* _What the task asks_: Using the data below, copy each line that includes the word "office".

### Given records ###

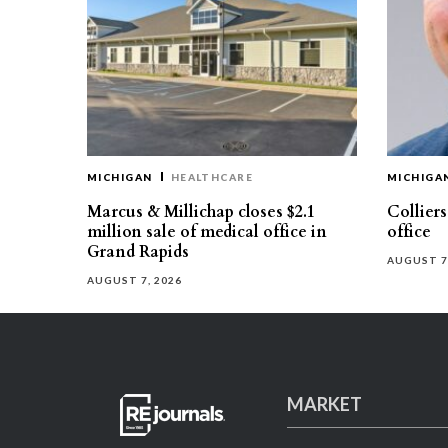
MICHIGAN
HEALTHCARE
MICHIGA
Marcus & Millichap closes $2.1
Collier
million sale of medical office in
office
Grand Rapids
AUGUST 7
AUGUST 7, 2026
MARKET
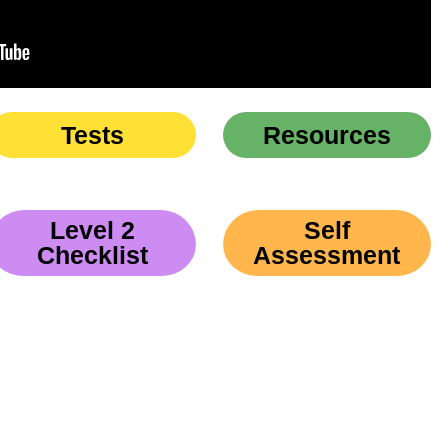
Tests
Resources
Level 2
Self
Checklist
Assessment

###

* _Solved exercise_:
million sale of medical office in
office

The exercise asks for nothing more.